As is clear from the above description, according to the method for manufacturing an inorganic building board according to the present invention, a lightweight middle layer is sandwiched between a hard and dense upper layer and a lower layer. An inorganic building board will be obtained. Therefore, according to the present invention, it is possible to obtain an inorganic building board having performance equal to or higher than that of a gypsum board, lighter than a gypsum board, and less in strength reduction due to water absorption. In addition, since all layers are manufactured by a wet method, the entanglement between the fibers is good, and the inorganic powdery or inorganic granular material can be retained during this period, so that the manufacturing can be performed even when the binder is reduced, and the incombustible material is easily obtained, Moreover, it has good impact resistance.

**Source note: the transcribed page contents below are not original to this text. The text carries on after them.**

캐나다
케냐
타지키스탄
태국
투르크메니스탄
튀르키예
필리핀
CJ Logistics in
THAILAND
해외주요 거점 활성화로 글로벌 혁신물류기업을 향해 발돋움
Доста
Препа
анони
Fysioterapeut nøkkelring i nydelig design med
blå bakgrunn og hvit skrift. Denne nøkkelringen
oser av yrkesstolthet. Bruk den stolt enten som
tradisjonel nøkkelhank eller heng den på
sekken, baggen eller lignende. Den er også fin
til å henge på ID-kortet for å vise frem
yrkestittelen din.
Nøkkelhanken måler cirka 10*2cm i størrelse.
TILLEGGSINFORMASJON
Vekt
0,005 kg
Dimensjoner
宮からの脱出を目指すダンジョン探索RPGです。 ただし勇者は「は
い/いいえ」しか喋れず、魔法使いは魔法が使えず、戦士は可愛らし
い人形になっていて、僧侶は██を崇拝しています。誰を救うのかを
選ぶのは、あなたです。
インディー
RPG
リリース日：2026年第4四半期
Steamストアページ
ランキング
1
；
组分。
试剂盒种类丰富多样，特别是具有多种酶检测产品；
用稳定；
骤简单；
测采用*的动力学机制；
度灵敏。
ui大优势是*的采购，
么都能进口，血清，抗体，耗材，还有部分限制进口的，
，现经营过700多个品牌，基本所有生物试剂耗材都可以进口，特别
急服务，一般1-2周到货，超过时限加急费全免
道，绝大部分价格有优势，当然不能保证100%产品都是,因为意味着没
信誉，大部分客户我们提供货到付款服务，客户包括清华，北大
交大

Further, the upper and lower layers are preliminarily formed by a fourdrinier machine, and the middle layer is formed by a round net machine before forming a laminate. For this reason, papermaking can be performed using a slurry having a concentration suitable for each papermaking machine. As a result, the entire dewatering time is shortened, and a production method with high productivity is obtained. In particular, even if a large amount of fiber is added to a thin slurry, the fibers are uniformly dispersed.
There is an effect that a uniform inorganic building board can be obtained.

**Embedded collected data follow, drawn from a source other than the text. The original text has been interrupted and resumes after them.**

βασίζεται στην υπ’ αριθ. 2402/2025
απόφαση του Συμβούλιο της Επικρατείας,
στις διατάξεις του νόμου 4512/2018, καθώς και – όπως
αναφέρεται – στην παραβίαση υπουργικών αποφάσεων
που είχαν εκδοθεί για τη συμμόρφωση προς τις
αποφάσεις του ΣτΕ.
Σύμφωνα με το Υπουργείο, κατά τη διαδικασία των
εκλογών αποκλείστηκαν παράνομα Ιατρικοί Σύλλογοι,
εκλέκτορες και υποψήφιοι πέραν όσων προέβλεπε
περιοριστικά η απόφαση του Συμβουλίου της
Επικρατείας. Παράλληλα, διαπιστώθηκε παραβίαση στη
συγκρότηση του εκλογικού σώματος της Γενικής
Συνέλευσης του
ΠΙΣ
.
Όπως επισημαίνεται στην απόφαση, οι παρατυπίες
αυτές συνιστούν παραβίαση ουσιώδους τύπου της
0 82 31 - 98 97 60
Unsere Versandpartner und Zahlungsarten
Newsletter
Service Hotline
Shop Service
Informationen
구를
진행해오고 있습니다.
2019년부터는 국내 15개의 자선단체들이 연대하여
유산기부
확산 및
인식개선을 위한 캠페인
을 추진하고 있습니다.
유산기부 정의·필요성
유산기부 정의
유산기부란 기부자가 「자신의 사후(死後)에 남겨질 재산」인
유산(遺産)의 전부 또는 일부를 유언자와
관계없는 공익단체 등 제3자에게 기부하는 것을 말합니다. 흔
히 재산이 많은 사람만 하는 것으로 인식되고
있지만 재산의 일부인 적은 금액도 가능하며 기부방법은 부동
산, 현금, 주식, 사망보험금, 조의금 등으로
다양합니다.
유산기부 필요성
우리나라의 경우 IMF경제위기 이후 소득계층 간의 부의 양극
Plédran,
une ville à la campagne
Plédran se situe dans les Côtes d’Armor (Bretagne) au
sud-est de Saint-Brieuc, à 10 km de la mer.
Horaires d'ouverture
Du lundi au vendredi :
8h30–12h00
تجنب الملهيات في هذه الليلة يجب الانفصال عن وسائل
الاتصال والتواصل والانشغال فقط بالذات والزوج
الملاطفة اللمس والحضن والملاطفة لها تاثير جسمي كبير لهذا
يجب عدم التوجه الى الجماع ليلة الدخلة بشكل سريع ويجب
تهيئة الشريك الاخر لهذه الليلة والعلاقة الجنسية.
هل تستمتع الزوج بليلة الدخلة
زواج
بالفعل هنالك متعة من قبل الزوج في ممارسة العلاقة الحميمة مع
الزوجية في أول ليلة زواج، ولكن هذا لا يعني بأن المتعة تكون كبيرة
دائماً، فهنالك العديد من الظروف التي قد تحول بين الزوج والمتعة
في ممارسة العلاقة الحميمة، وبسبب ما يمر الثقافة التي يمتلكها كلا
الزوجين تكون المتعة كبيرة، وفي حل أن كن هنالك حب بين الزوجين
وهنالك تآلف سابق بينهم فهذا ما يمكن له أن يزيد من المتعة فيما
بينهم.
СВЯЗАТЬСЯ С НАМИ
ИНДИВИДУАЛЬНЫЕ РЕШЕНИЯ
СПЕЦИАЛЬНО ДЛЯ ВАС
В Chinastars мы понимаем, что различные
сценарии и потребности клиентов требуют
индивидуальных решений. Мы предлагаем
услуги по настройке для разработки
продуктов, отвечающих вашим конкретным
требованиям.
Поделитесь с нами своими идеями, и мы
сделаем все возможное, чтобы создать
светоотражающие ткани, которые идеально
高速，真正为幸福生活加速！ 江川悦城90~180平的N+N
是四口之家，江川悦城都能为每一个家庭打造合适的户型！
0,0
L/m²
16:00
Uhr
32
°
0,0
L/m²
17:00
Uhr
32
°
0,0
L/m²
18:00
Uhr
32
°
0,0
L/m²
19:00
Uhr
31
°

[Brief description of the drawings]

FIG. 1 is a process chart of Example 1 according to the present invention.

[Explanation of symbols]

1,5 ... Fourdrinier machine, 2, 4, 6 ... wet inorganic plate, 3 ...
Circular web paper machine, 7: laminated body, 8: continuous belt press, 9
... Cutter, 10 ... Dryer, 14 ... Inorganic building board.

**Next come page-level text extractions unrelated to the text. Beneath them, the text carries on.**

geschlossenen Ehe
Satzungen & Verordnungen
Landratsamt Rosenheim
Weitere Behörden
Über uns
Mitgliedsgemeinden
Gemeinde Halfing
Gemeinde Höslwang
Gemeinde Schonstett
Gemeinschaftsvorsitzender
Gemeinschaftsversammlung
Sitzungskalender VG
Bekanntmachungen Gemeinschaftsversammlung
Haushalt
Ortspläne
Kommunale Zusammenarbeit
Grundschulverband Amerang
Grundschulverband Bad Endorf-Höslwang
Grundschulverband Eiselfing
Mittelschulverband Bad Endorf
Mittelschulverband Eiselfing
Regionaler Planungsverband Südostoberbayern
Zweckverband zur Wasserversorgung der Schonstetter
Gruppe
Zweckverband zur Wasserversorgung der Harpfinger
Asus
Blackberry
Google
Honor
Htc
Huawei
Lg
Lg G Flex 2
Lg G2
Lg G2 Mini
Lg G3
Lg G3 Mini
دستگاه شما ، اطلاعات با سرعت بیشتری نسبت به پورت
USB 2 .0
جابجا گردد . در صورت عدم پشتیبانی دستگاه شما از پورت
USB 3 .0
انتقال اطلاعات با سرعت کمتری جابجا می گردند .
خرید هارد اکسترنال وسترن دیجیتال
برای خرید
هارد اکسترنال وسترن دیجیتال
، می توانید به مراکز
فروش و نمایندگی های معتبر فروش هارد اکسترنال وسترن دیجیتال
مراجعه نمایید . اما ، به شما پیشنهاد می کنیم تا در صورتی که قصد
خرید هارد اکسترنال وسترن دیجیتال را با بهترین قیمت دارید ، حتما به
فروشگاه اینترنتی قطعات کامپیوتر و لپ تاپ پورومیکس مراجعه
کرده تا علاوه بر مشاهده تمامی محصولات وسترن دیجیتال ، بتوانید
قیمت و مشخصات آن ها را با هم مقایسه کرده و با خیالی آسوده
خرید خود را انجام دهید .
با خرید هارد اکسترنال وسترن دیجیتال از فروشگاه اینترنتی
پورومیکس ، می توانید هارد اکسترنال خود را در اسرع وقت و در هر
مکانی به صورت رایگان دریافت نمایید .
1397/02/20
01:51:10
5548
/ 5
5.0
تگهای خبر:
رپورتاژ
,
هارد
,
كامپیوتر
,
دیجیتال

 ────────────────────────────────────────────────── ─── Continuation of the front page (56) References JP-A-55-103392 (JP, A) JP-A-56-41880 (JP, A) JP-A-56-41881 (JP, A) 50417 (JP, A)

Claims (1)

(57) [Claims] Claims: 1. A step of forming a slurry containing mineral fibers, an inorganic powder and a binder as essential components by a fourdrinier machine to obtain a wet inorganic plate to be an upper layer portion and a lower layer portion; , A step of forming a slurry containing an inorganic foam and a binder as essential components by a circular net type paper machine to obtain a wet inorganic plate serving as a middle layer, and forming a middle layer between a wet inorganic plate serving as an upper layer and a lower layer An inorganic building, comprising: a step of arranging a wet inorganic plate to obtain a laminate; a step of pressing and integrating the laminate; and a step of heating and drying the pressed and integrated laminate. Plate manufacturing method.